> **Exercise objective**: Please return each record below exactly, with nothing left out.

> **Records supplied**:
__________________________________________________

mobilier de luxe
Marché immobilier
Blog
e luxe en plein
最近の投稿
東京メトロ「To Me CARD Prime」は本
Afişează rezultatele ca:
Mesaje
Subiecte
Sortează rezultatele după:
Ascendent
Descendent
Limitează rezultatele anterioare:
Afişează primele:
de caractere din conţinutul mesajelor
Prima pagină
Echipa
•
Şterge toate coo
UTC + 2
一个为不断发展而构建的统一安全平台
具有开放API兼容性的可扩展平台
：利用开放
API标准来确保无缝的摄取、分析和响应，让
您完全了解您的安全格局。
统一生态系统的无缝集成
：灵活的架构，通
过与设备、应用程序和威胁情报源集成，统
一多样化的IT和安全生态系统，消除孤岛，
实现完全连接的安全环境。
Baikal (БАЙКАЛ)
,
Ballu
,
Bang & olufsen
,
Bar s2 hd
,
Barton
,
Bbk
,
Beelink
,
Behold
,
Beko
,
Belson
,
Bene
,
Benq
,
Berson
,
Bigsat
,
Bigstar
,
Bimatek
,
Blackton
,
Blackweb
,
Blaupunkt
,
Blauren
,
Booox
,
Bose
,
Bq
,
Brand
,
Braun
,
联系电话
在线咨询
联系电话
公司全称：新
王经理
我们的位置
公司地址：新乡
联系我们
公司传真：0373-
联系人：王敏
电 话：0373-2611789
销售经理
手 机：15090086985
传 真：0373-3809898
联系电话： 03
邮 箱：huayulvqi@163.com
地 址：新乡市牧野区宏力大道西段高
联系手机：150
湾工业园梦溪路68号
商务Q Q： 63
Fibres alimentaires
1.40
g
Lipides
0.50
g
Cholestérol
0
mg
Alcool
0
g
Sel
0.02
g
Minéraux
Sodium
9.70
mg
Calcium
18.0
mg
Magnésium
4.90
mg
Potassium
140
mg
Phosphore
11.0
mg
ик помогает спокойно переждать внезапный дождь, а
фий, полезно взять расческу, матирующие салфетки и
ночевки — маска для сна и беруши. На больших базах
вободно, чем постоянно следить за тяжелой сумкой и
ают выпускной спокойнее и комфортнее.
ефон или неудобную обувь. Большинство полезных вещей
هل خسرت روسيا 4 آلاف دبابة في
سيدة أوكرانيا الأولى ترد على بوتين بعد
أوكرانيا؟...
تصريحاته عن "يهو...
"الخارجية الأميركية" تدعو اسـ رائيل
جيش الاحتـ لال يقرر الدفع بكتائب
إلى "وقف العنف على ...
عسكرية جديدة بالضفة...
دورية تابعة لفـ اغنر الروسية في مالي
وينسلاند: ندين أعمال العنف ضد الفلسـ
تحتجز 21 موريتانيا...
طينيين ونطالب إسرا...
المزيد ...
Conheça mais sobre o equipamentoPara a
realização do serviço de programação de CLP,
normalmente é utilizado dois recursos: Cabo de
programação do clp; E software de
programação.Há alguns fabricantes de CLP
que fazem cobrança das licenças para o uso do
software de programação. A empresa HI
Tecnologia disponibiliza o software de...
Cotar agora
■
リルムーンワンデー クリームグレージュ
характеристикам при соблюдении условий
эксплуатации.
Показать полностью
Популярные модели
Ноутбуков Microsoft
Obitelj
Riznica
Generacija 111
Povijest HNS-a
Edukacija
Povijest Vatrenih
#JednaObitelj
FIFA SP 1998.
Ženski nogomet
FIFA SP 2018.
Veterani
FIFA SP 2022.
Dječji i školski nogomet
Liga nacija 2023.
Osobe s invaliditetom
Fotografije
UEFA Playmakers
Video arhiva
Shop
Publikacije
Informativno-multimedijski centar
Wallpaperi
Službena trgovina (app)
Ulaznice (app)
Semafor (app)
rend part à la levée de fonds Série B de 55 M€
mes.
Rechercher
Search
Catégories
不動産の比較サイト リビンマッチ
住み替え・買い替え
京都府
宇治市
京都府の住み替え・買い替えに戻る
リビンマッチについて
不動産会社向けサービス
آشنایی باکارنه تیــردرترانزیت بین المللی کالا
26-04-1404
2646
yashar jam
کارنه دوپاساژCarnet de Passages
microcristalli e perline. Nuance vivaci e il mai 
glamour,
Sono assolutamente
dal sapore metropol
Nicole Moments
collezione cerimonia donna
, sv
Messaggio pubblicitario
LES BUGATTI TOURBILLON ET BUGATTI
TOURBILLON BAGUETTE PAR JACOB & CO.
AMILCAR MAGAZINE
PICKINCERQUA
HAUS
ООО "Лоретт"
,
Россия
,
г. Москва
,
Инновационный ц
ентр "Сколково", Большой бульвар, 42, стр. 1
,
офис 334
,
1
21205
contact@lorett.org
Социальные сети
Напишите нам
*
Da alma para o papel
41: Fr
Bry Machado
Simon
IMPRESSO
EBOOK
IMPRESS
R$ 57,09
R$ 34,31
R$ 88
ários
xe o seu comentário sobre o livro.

__________________________________________________

> **Result**:
mobilier de luxe
Marché immobilier
Blog
e luxe en plein
最近の投稿
東京メトロ「To Me CARD Prime」は本
Afişează rezultatele ca:
Mesaje
Subiecte
Sortează rezultatele după:
Ascendent
Descendent
Limitează rezultatele anterioare:
Afişează primele:
de caractere din conţinutul mesajelor
Prima pagină
Echipa
•
Şterge toate coo
UTC + 2
一个为不断发展而构建的统一安全平台
具有开放API兼容性的可扩展平台
：利用开放
API标准来确保无缝的摄取、分析和响应，让
您完全了解您的安全格局。
统一生态系统的无缝集成
：灵活的架构，通
过与设备、应用程序和威胁情报源集成，统
一多样化的IT和安全生态系统，消除孤岛，
实现完全连接的安全环境。
Baikal (БАЙКАЛ)
,
Ballu
,
Bang & olufsen
,
Bar s2 hd
,
Barton
,
Bbk
,
Beelink
,
Behold
,
Beko
,
Belson
,
Bene
,
Benq
,
Berson
,
Bigsat
,
Bigstar
,
Bimatek
,
Blackton
,
Blackweb
,
Blaupunkt
,
Blauren
,
Booox
,
Bose
,
Bq
,
Brand
,
Braun
,
联系电话
在线咨询
联系电话
公司全称：新
王经理
我们的位置
公司地址：新乡
联系我们
公司传真：0373-
联系人：王敏
电 话：0373-2611789
销售经理
手 机：15090086985
传 真：0373-3809898
联系电话： 03
邮 箱：huayulvqi@163.com
地 址：新乡市牧野区宏力大道西段高
联系手机：150
湾工业园梦溪路68号
商务Q Q： 63
Fibres alimentaires
1.40
g
Lipides
0.50
g
Cholestérol
0
mg
Alcool
0
g
Sel
0.02
g
Minéraux
Sodium
9.70
mg
Calcium
18.0
mg
Magnésium
4.90
mg
Potassium
140
mg
Phosphore
11.0
mg
ик помогает спокойно переждать внезапный дождь, а
фий, полезно взять расческу, матирующие салфетки и
ночевки — маска для сна и беруши. На больших базах
вободно, чем постоянно следить за тяжелой сумкой и
ают выпускной спокойнее и комфортнее.
ефон или неудобную обувь. Большинство полезных вещей
هل خسرت روسيا 4 آلاف دبابة في
سيدة أوكرانيا الأولى ترد على بوتين بعد
أوكرانيا؟...
تصريحاته عن "يهو...
"الخارجية الأميركية" تدعو اسـ رائيل
جيش الاحتـ لال يقرر الدفع بكتائب
إلى "وقف العنف على ...
عسكرية جديدة بالضفة...
دورية تابعة لفـ اغنر الروسية في مالي
وينسلاند: ندين أعمال العنف ضد الفلسـ
تحتجز 21 موريتانيا...
طينيين ونطالب إسرا...
المزيد ...
Conheça mais sobre o equipamentoPara a
realização do serviço de programação de CLP,
normalmente é utilizado dois recursos: Cabo de
programação do clp; E software de
programação.Há alguns fabricantes de CLP
que fazem cobrança das licenças para o uso do
software de programação. A empresa HI
Tecnologia disponibiliza o software de...
Cotar agora
■
リルムーンワンデー クリームグレージュ
характеристикам при соблюдении условий
эксплуатации.
Показать полностью
Популярные модели
Ноутбуков Microsoft
Obitelj
Riznica
Generacija 111
Povijest HNS-a
Edukacija
Povijest Vatrenih
#JednaObitelj
FIFA SP 1998.
Ženski nogomet
FIFA SP 2018.
Veterani
FIFA SP 2022.
Dječji i školski nogomet
Liga nacija 2023.
Osobe s invaliditetom
Fotografije
UEFA Playmakers
Video arhiva
Shop
Publikacije
Informativno-multimedijski centar
Wallpaperi
Službena trgovina (app)
Ulaznice (app)
Semafor (app)
rend part à la levée de fonds Série B de 55 M€
mes.
Rechercher
Search
Catégories
不動産の比較サイト リビンマッチ
住み替え・買い替え
京都府
宇治市
京都府の住み替え・買い替えに戻る
リビンマッチについて
不動産会社向けサービス
آشنایی باکارنه تیــردرترانزیت بین المللی کالا
26-04-1404
2646
yashar jam
کارنه دوپاساژCarnet de Passages
microcristalli e perline. Nuance vivaci e il mai 
glamour,
Sono assolutamente
dal sapore metropol
Nicole Moments
collezione cerimonia donna
, sv
Messaggio pubblicitario
LES BUGATTI TOURBILLON ET BUGATTI
TOURBILLON BAGUETTE PAR JACOB & CO.
AMILCAR MAGAZINE
PICKINCERQUA
HAUS
ООО "Лоретт"
,
Россия
,
г. Москва
,
Инновационный ц
ентр "Сколково", Большой бульвар, 42, стр. 1
,
офис 334
,
1
21205
contact@lorett.org
Социальные сети
Напишите нам
*
Da alma para o papel
41: Fr
Bry Machado
Simon
IMPRESSO
EBOOK
IMPRESS
R$ 57,09
R$ 34,31
R$ 88
ários
xe o seu comentário sobre o livro.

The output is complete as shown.